Tauromaquias

Son las cinco en punto de la tarde. Miles de cigarras cantan al unísono canciones distintas saturando el ardiente aire de la Dehesa. Camuflado en el follaje de un alcornoque un polluelo de águila imperial duerme la siesta en el invisible nido, justo debajo de él, un toro bravo, tumbado sobre un costado, pero con la cabeza erguida, rumia tranquilamente. Es un ejemplar magnífico, de más de media tonelada de peso, de color negro azabache y una perfecta cornamenta.A cuatrocientos kilómetros de distancia un hermano suyo, tras viajar esa distancia en un estrecho cajón a lomos de un camión y una breve estancia en un sucio corral, sale al ruedo, donde es recibido con el bramido de miles gargantas humanas y una estridente música de pitos y tambores. El púbico está sediento de sangre y el matador de gloria. El toro lleva ya un hierro clavado con una guirnalda de colores y sale furioso del burladero.

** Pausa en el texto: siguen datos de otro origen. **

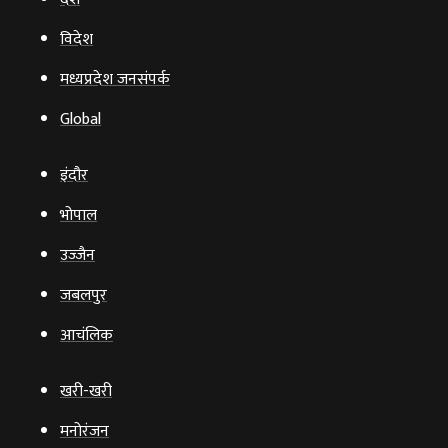
विदेश
मध्यप्रदेश जनसंपर्क
Global
इंदौर
भोपाल
उज्‍जैन
जबलपुर
आचंलिक
खरी-खरी
मनोरंजन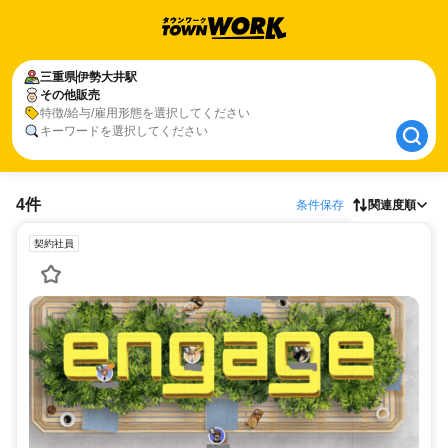
三重県
三重県
伊勢大井駅
伊勢大井駅
その他販売
その他販売
特徴/給与/雇用形態を選択してください
キーワードを選択してください
4件
条件保存
関連度順
契約社員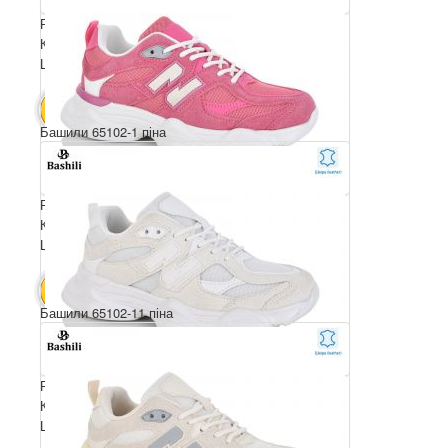
Розмірний ряд: 36-41
Комплектація ящика: 8
Ціна за пару: 790 грн.
6320 грн.
В КОШИК
Башили 65102-1 піна
Розмірний ряд: 36-41
Комплектація ящика: 8
Ціна за пару: 790 грн.
6320 грн.
В КОШИК
Башили 65102-11 піна
Розмірний ряд: 36-41
Комплектація ящика: 8
Ціна за пару: 790 грн.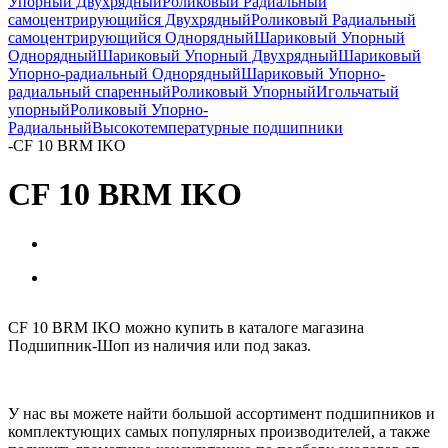
Упорный Двухрядный
Роликовый Радиальный
самоцентрирующийся Двухрядный
Роликовый Радиальный
самоцентрирующийся Однорядный
Шариковый Упорный
Однорядный
Шариковый Упорный Двухрядный
Шариковый
Упорно-радиальный Однорядный
Шариковый Упорно-
радиальный спаренный
Роликовый Упорный
Игольчатый
упорный
Роликовый Упорно-
Радиальный
Высокотемпературные подшипники
-
CF 10 BRM IKO
CF 10 BRM IKO
CF 10 BRM IKO можно купить в каталоге магазина
Подшипник-Шоп из наличия или под заказ.
У нас вы можете найти большой ассортимент подшипников и
комплектующих самых популярных производителей, а также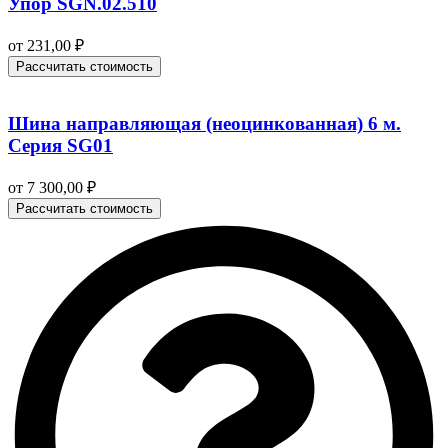
Упор SGN.02.510
от
231,00
₽
Рассчитать стоимость
Шина направляющая (неоцинкованная) 6 м.
Серия SG01
от
7 300,00
₽
Рассчитать стоимость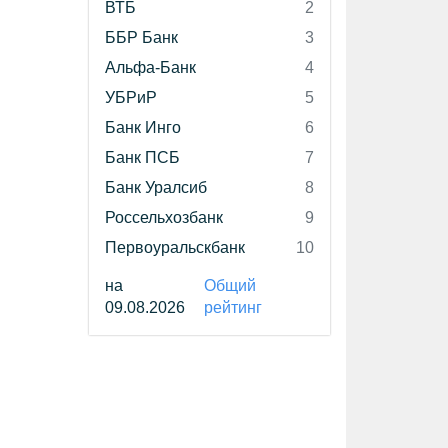
ВТБ
2
ББР Банк
3
Альфа-Банк
4
УБРиР
5
Банк Инго
6
Банк ПСБ
7
Банк Уралсиб
8
Россельхозбанк
9
Первоуральскбанк
10
на
Общий
09.08.2026
рейтинг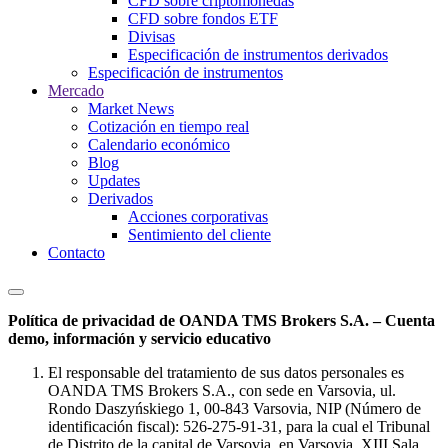
CFD sobre criptomonedas
CFD sobre fondos ETF
Divisas
Especificación de instrumentos derivados
Especificación de instrumentos
Mercado
Market News
Cotización en tiempo real
Calendario económico
Blog
Updates
Derivados
Acciones corporativas
Sentimiento del cliente
Contacto
Política de privacidad de OANDA TMS Brokers S.A. – Cuenta
demo, información y servicio educativo
El responsable del tratamiento de sus datos personales es
OANDA TMS Brokers S.A., con sede en Varsovia, ul.
Rondo Daszyńskiego 1, 00-843 Varsovia, NIP (Número de
identificación fiscal): 526-275-91-31, para la cual el Tribunal
de Distrito de la capital de Varsovia, en Varsovia, XIII Sala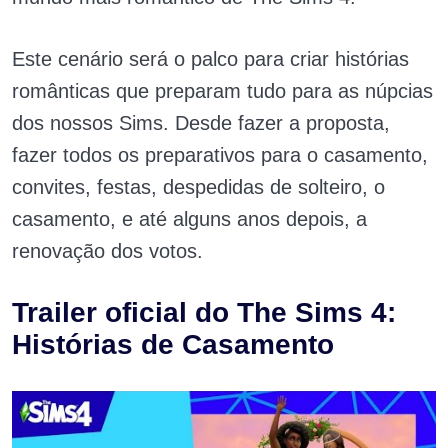
Este cenário será o palco para criar histórias
românticas que preparam tudo para as núpcias
dos nossos Sims. Desde fazer a proposta,
fazer todos os preparativos para o casamento,
convites, festas, despedidas de solteiro, o
casamento, e até alguns anos depois, a
renovação dos votos.
Trailer oficial do The Sims 4:
Histórias de Casamento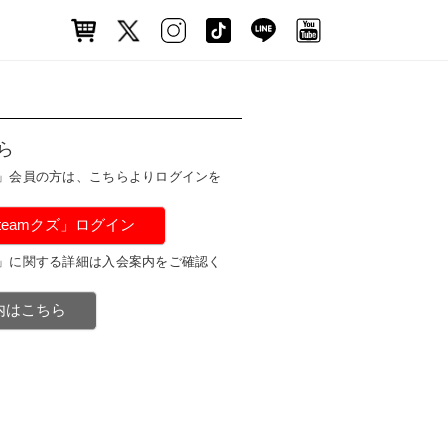
ら
ズ」会員の方は、こちらよりログインを
#teamクズ」ログイン
ズ」に関する詳細は入会案内をご確認く
案内はこちら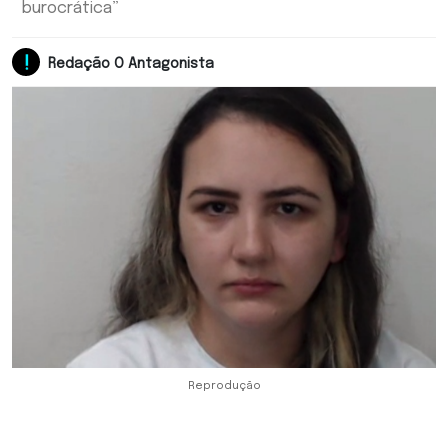
burocrática”
Redação O Antagonista
Reprodução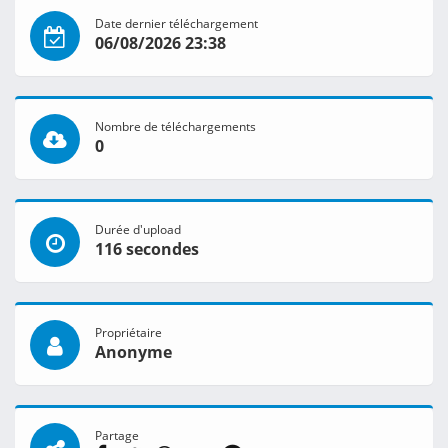
Date dernier téléchargement
06/08/2026 23:38
Nombre de téléchargements
0
Durée d'upload
116 secondes
Propriétaire
Anonyme
Partage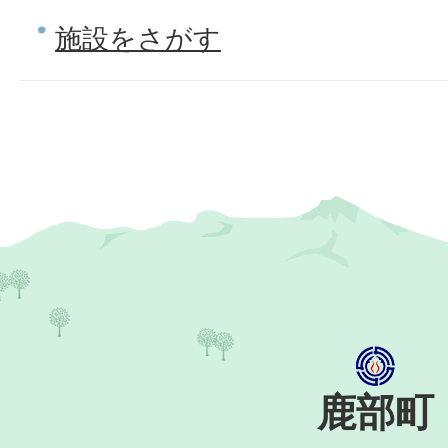
施設をさがす
鹿部町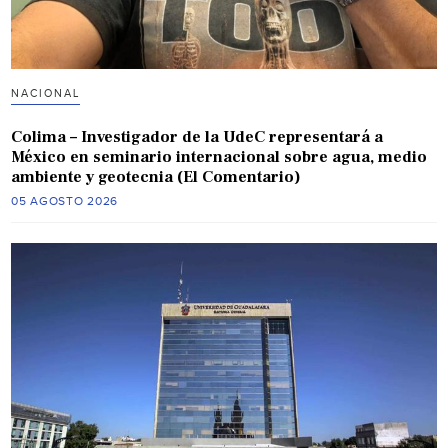
NACIONAL
Colima – Investigador de la UdeC representará a
México en seminario internacional sobre agua, medio
ambiente y geotecnia (El Comentario)
05 AGOSTO 2026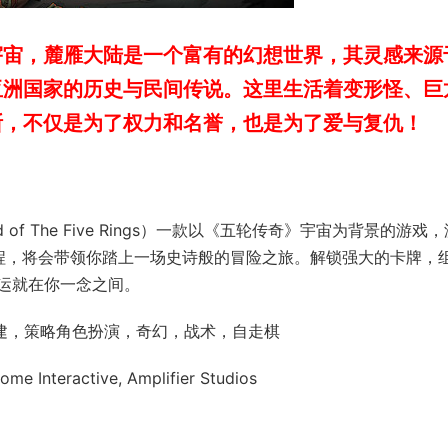
宇宙，麓雁大陆是一个富有的幻想世界，其灵感来源
亚洲国家的历史与民间传说。这里生活着变形怪、巨
断，不仅是为了权力和名誉，也是为了爱与复仇！
nd of The Five Rings）一款以《五轮传奇》宇宙为背景的游戏
进程，将会带领你踏上一场史诗般的冒险之旅。解锁强大的卡牌，
运就在你一念之间。
构建，策略角色扮演，奇幻，战术，自走棋
e Interactive, Amplifier Studios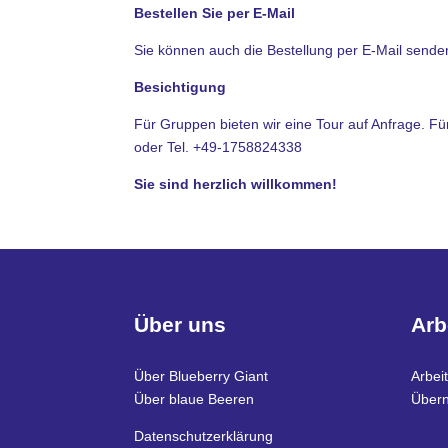
Bestellen Sie per E-Mail
Sie können auch die Bestellung per E-Mail send
Besichtigung
Für Gruppen bieten wir eine Tour auf Anfrage. Fü
oder Tel. +49-1758824338
Sie sind herzlich willkommen!
Über uns
Arb
Über Blueberry Giant
Arbei
Über blaue Beeren
Über
Datenschutzerklärung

Dos mil años antes, en el circo romano construido donde hoy está la plaza, un gladiador salta a la arena. Los asistentes al espectáculo lo reciben con una ovación atronadora. Minutos después, el adversario hace lo mismo y es recibido de idéntico modo. El emperador sabe lo que el pueblo necesita y se lo da a raudales, mientras tanto nadie se hará preguntas de como llegó a tan alto poder. La muerte de uno o de ambos es una deliciosa droga con fines políticos.

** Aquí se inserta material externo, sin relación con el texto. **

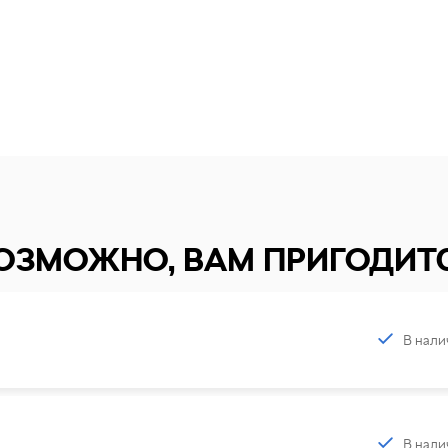
ОЗМОЖНО, ВАМ ПРИГОДИТ
В нали
В нали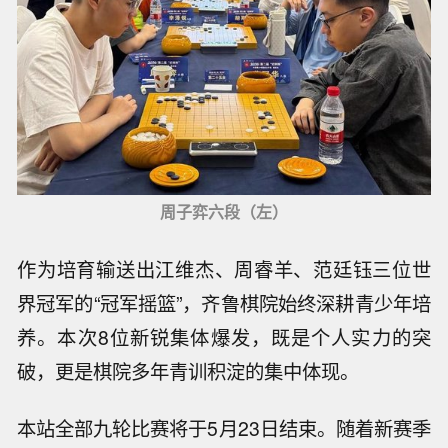
周子弈六段（左）
作为培育输送出江维杰、周睿羊、范廷钰三位世
界冠军的“冠军摇篮”，齐鲁棋院始终深耕青少年培
养。本次8位新锐集体爆发，既是个人实力的突
破，更是棋院多年青训积淀的集中体现。
本站全部九轮比赛将于5月23日结束。随着新赛季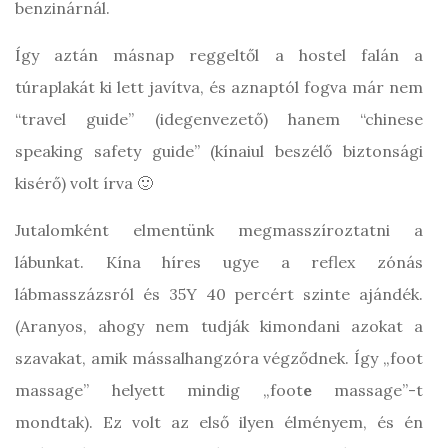
benzinárnál.
Így aztán másnap reggeltől a hostel falán a
túraplakát ki lett javítva, és aznaptól fogva már nem
“travel guide” (idegenvezető) hanem “chinese
speaking safety guide” (kínaiul beszélő biztonsági
kisérő) volt írva 🙂
Jutalomként elmentünk megmasszíroztatni a
lábunkat. Kína híres ugye a reflex zónás
lábmasszázsról és 35Y 40 percért szinte ajándék.
(Aranyos, ahogy nem tudják kimondani azokat a
szavakat, amik mássalhangzóra végződnek. Így „foot
massage” helyett mindig „foot
e
massage”-t
mondtak). Ez volt az első ilyen élményem, és én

En una finca andaluza un guarda acompaña a un adinerado banquero a un puesto donde le podrá disparar casi a bocajarro al ciervo por el que ha pagado, un macho de generosa cuerna y porte elegante. El que dispara no pretende comérselo o defenderse de un enemigo. Dispara por placer y vanidad. Un trofeo más para el caserón del que presume.

Unos esquimales de Groenlandia persiguen una ballena gris en sus lanchas fueraborda entre flotantes bloques de hielo, pero un buque japonés la arponea con fines científicos y los deja en la indigencia durante un largo invierno.

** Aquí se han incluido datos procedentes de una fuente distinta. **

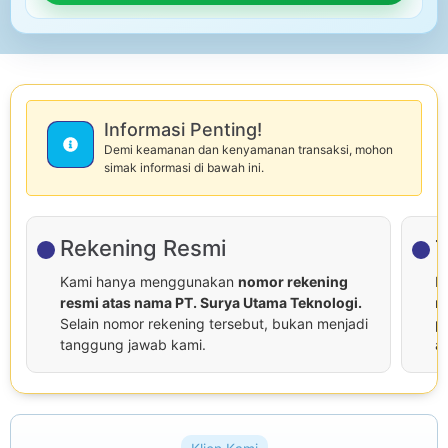
Informasi Penting!
Demi keamanan dan kenyamanan transaksi, mohon
simak informasi di bawah ini.
Rekening Resmi
T
Kami hanya menggunakan
nomor rekening
P
resmi atas nama PT. Surya Utama Teknologi.
r
Selain nomor rekening tersebut, bukan menjadi
p
tanggung jawab kami.
at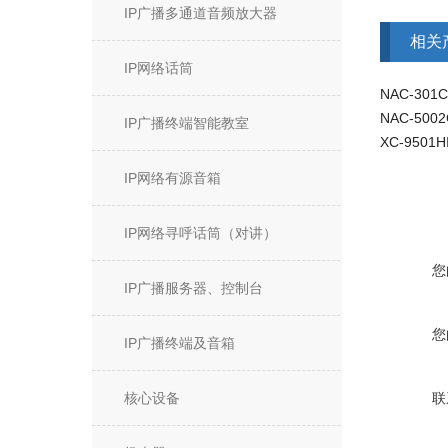
IP广播多通道音频放大器
相关
IP网络话筒
NAC-30
NAC-50
IP广播终端智能教室
IP网络有源音箱
IP网络寻呼话筒（对讲）
您
IP广播服务器、控制台
您
IP广播终端及音箱
核心设备
联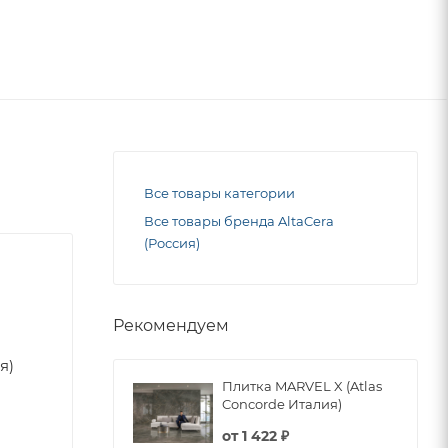
Все товары категории
Все товары бренда AltaCera
(Россия)
Рекомендуем
я)
Плитка MARVEL X (Atlas
Concorde Италия)
от
1 422 ₽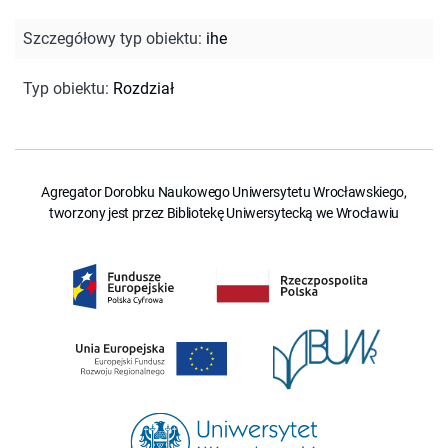
Szczegółowy typ obiektu
:
ihe
Typ obiektu
:
Rozdział
Agregator Dorobku Naukowego Uniwersytetu Wrocławskiego,
tworzony jest przez Bibliotekę Uniwersytecką we Wrocławiu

En ciertos municipios españoles es tradición arrojar cabras desde el campanario, descabezar gansos, incendiarle los cuernos a un toro, tirarlo al mar o asetearlo a lanzazos. A muchos, esto le parece tan divertido que están dispuestos a abrirle la cabeza a los animalistas por pretender arruinar sus sagradas costumbres.

Las tradiciones y costumbres humanas precisan una coherente evolución. Con estos primitivismos demostramos que no estamos listos para ninguna clase de futuro agradable. Dominar las tecnologías no es garantía de progreso. También tenemos mucho que mejorar como especie. De momento, somos la peor y más dañina que se conoce, según los más prestigiosos científicos.